Alle 18 la città diventa spettrale con i bar chiusi. Izs, Provincia e Fondazione mandano i dipendenti a casa, arriva lo smart working

Piazza Martiri della Libertà vuota, dei locali restano i tavolini rigorosamente a due posti. Al Caporale due turni per ridurre le presenze, in Provincia appuntamenti per l'utenza e Urp online
10 marzo 2020

TERAMO - E' spettrale la centralissima piazza Martiri, vestita da coprifuoco, nella prima serata dell'attuazione delle disposizioni del Decreto Conte, che ha esteso a tutta l'italia le limitazioni originariamente previste per le zone rosse. I tra principali bar che si affacciano sulla piazza, ma anche quelli delle vie laterali, hanno abbassato le serrande alla 18, come da obbligo, e della vita che ferveva attorno agli ombrelloni e gazebo esterni ai locali, resta anche qui il segno dei tempi: tavolini all'aperto rigorosamente a due posti, l'uno di fronte all'altro, a distanza msiurata al centimetro per il rispetto del metro interpersonale.

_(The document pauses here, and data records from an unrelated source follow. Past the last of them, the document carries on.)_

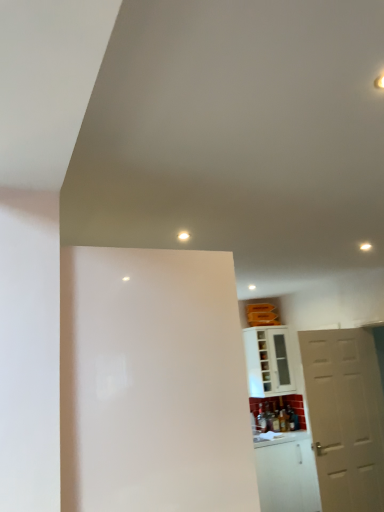 Question: Can you confirm if white matte door at right is wider than white glossy screen door at center?

Choices:
 (A) no
 (B) yes

Answer: (A)

Question: Can you confirm if white matte door at right is positioned to the right of white glossy screen door at center?

Choices:
 (A) yes
 (B) no

Answer: (A)

Question: Could you tell me if white matte door at right is facing white glossy screen door at center?

Choices:
 (A) yes
 (B) no

Answer: (B)

Question: Is white matte door at right in front of white glossy screen door at center?

Choices:
 (A) no
 (B) yes

Answer: (A)

Question: Considering the relative sizes of white matte door at right and white glossy screen door at center in the image provided, is white matte door at right smaller than white glossy screen door at center?

Choices:
 (A) no
 (B) yes

Answer: (B)

Question: Is white glossy cabinet at lower right inside or outside of white matte door at right?

Choices:
 (A) inside
 (B) outside

Answer: (B)

Question: Considering the positions of white glossy cabinet at lower right and white matte door at right in the image, is white glossy cabinet at lower right wider or thinner than white matte door at right?

Choices:
 (A) wide
 (B) thin

Answer: (A)

Question: From the image's perspective, is white glossy cabinet at lower right positioned above or below white matte door at right?

Choices:
 (A) above
 (B) below

Answer: (A)

Question: Considering the positions of white glossy cabinet at lower right and white matte door at right in the image, is white glossy cabinet at lower right bigger or smaller than white matte door at right?

Choices:
 (A) big
 (B) small

Answer: (B)

Question: Considering the positions of point (375, 437) and point (87, 449), is point (375, 437) closer or farther from the camera than point (87, 449)?

Choices:
 (A) farther
 (B) closer

Answer: (A)

Question: From a real-world perspective, is white matte door at right positioned above or below white glossy screen door at center?

Choices:
 (A) below
 (B) above

Answer: (A)

Question: Is white matte door at right to the left or to the right of white glossy screen door at center in the image?

Choices:
 (A) left
 (B) right

Answer: (B)

Question: Relative to white glossy screen door at center, is white matte door at right in front or behind?

Choices:
 (A) front
 (B) behind

Answer: (B)

Question: Is white glossy screen door at center wider or thinner than white matte door at right?

Choices:
 (A) wide
 (B) thin

Answer: (A)

Question: In terms of height, does white glossy screen door at center look taller or shorter compared to white matte door at right?

Choices:
 (A) short
 (B) tall

Answer: (A) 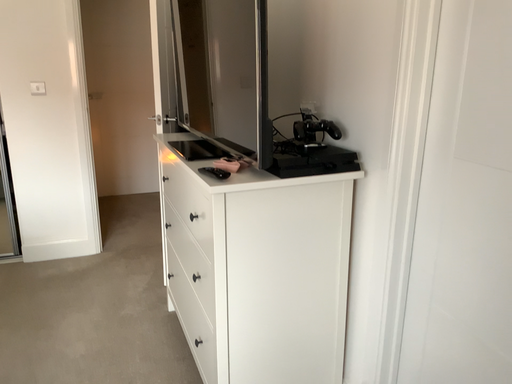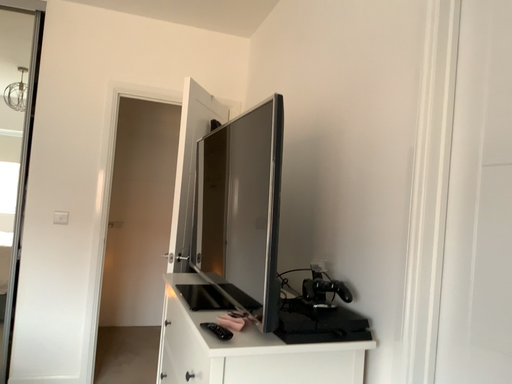 Question: How did the camera likely rotate when shooting the video?

Choices:
 (A) rotated upward
 (B) rotated downward

Answer: (A) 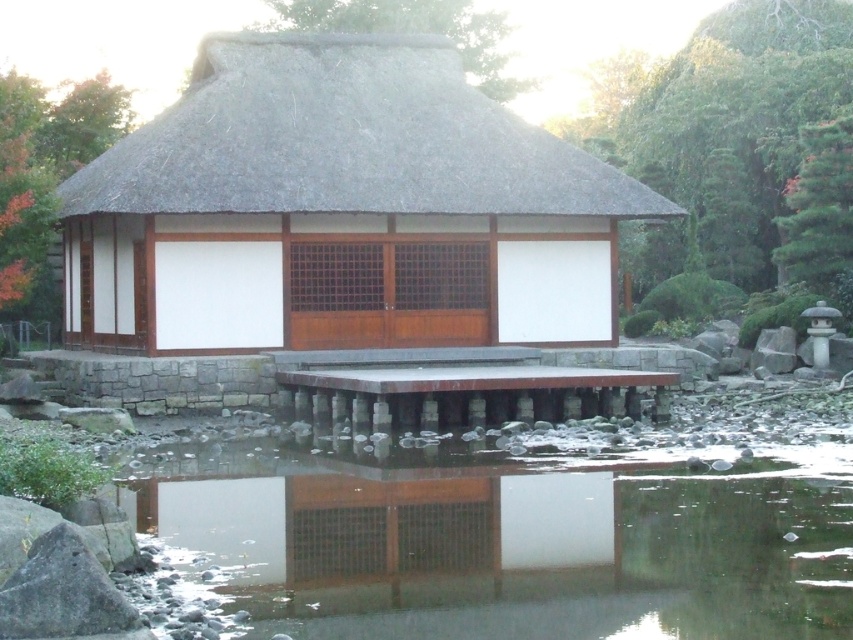 How far apart are transparent glass water at lower center and thatched roof at center?

transparent glass water at lower center and thatched roof at center are 41.04 feet apart.

Does transparent glass water at lower center have a lesser width compared to thatched roof at center?

Yes.

At what (x,y) coordinates should I click in order to perform the action: click on transparent glass water at lower center. Please return your answer as a coordinate pair (x, y). Looking at the image, I should click on (512, 547). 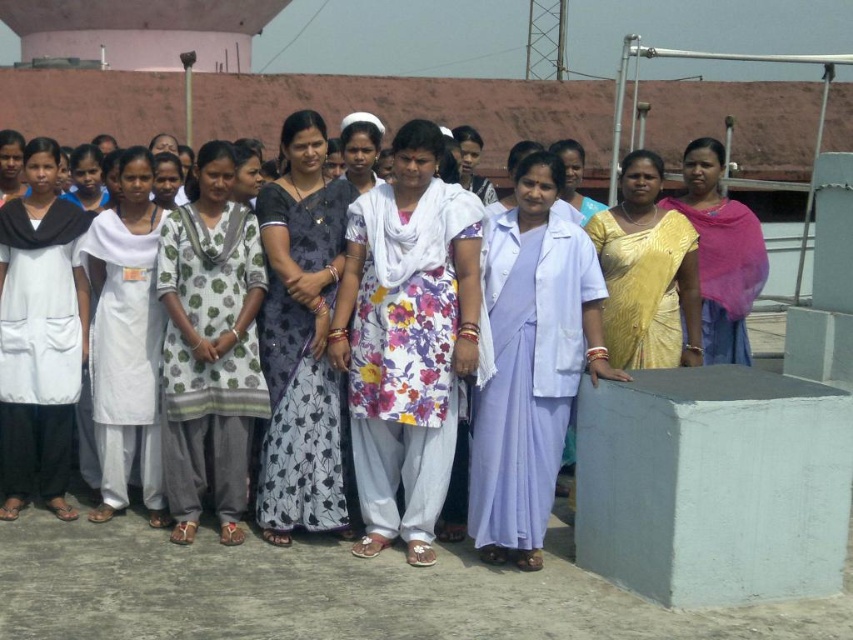 Question: Which object is farther from the camera taking this photo?

Choices:
 (A) white cotton kurta at center
 (B) floral cotton kurta at center
 (C) floral fabric dress at center

Answer: (A)

Question: Can you confirm if dark blue floral saree at center is positioned above white cotton kurta at center?

Choices:
 (A) no
 (B) yes

Answer: (B)

Question: Which point is closer to the camera?

Choices:
 (A) white cotton dress at center
 (B) gold shimmering saree at center

Answer: (B)

Question: Considering the real-world distances, which object is closest to the floral cotton kurta at center?

Choices:
 (A) white cotton dress at center
 (B) light purple silk saree at center
 (C) yellow satin saree at center
 (D) gold shimmering saree at center

Answer: (A)

Question: Can you confirm if white cotton kurta at center is thinner than yellow satin saree at center?

Choices:
 (A) no
 (B) yes

Answer: (B)

Question: Can you confirm if floral cotton kurta at center is smaller than white cotton dress at center?

Choices:
 (A) no
 (B) yes

Answer: (A) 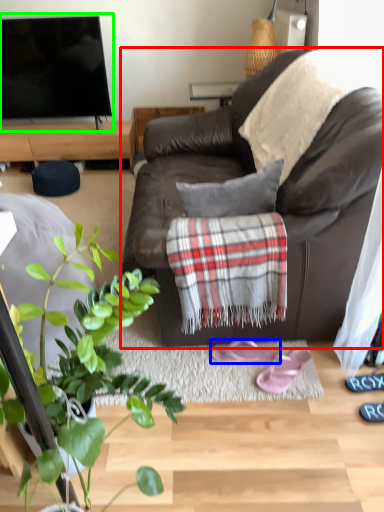 Question: Which is nearer to the studio couch (highlighted by a red box)? footwear (highlighted by a blue box) or television (highlighted by a green box).

Choices:
 (A) footwear
 (B) television

Answer: (A) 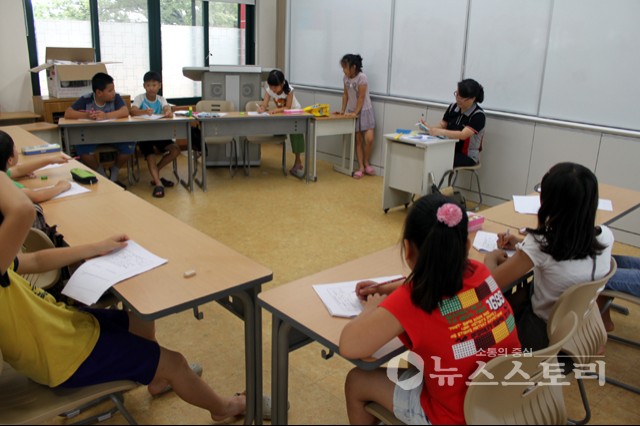 Locate an element on the screen. This screenshot has height=426, width=640. floor is located at coordinates (273, 238). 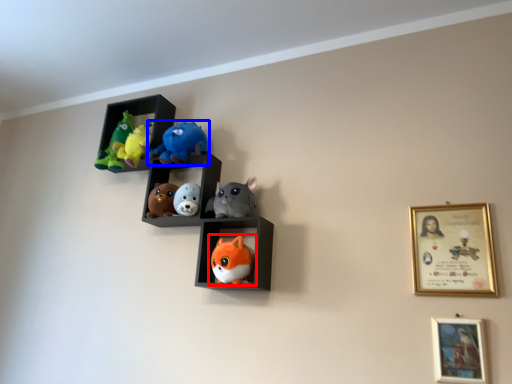 Question: Which point is closer to the camera, toy (highlighted by a red box) or toy (highlighted by a blue box)?

Choices:
 (A) toy
 (B) toy

Answer: (A)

Cambia anche l'approccio generale del mondo del lavoro pubblico e privato, per adeguarsi al grave momento legato all'emergenza Coronavirus. Come accadrà a breve anche per il mondo della scuola e dell'università, e sul modello che la Regione ha attuato per i dipendenti della giunta regionale, anche la Fndazione Tercas, la Provincia e l'Istituto Zooprofilattico da domani adotteranno il lavoro a distanza. Lo smart working approda negli enti pubblici, dove fa la comparsa anche la video confernza. All'Izs arriva anche il doppio turno laddove i laboratori sono in grado, dal punto di vista numerico dei dipendenti, a garantire tale nuova organizzazione: l'obiettivo è quello di ridurre le presenze contemporanee nei locali dell'istituto di ricerca. 

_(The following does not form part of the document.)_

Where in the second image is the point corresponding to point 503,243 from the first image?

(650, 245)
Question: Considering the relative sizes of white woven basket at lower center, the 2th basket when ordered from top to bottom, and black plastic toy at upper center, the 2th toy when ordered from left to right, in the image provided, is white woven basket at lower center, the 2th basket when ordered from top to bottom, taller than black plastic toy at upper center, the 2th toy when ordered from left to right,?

Alla Provincia è previsto anche che l'utenza verrà ricevuta su appuntamento in maniera da evitare ogni tipo di assembramento e da limitare i contatti fisici: l'assistenza, però, sarà continua attraverso l'urp on line al quale si accede attraverso le piattaforme digitali. "Noi continuiamo a lavorare per i cittadini, i cittadini possono restare a casa perchè assicuriamo il nostro lavoro anche in forma remota. Questo il messaggio chiaro e forte - commenta il presidente Diego Di Bonaventura - dobbiamo sollecitare i cittadini a rimanere a casa e a limitare contatti; nello stesso tempo la comunità deve sapere che non ci fermiamo, che possiamo adattare la nostra organizzazione agli avvenimenti, che anche da problemi molto gravi come quello che ci ha investito si può generare un cambiamento positivo. Devo ringraziare i dipendenti dell'ente che si sono attivati con sollecitudine e solidarietà. I cantieri sono aperti, i lavori sulle strade, all'aria aperta e con le dovute prescrizioni stanno andando avanti. Non va tutto bene, certo, ma noi non molliamo".

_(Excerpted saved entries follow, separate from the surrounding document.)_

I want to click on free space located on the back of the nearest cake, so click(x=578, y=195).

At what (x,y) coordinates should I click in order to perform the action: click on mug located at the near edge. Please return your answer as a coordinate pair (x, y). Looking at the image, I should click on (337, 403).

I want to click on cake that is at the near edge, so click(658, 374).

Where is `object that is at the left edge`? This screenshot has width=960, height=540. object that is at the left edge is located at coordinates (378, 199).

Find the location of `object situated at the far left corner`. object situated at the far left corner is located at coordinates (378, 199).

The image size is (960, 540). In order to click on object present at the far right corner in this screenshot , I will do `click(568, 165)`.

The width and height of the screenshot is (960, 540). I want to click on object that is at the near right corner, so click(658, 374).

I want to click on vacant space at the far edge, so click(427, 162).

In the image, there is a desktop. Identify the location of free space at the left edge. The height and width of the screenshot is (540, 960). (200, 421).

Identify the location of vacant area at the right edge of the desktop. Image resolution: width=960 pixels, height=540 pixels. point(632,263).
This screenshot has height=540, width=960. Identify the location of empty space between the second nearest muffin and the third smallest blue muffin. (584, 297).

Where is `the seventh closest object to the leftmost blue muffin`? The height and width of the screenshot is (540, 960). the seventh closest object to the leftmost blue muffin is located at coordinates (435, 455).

Alla Fondazione Tercas con l'adozione dello smart working la sede di largo Melatini chiude, garantendo però i servizi e lo svolgimento delle attività. Gli uffici nella sede di Palazzo Melatino resteranno chiusi al pubblico a partire da domani, mercoledì 11 marzo, sino a nuova comunicazione, a causa dell'emergenza sanitaria in corso, ma l'intera struttura continuerà a garantire i servizi principali e lo svolgimento delle attività in modalità smart working con la professionalità e la passione di sempre. 

 

Anche gli Organi della Fondazione proseguiranno le loro attività in via telematica, assicurando così la continuità nelle decisioni che sono rilevanti per il territorio di riferimento.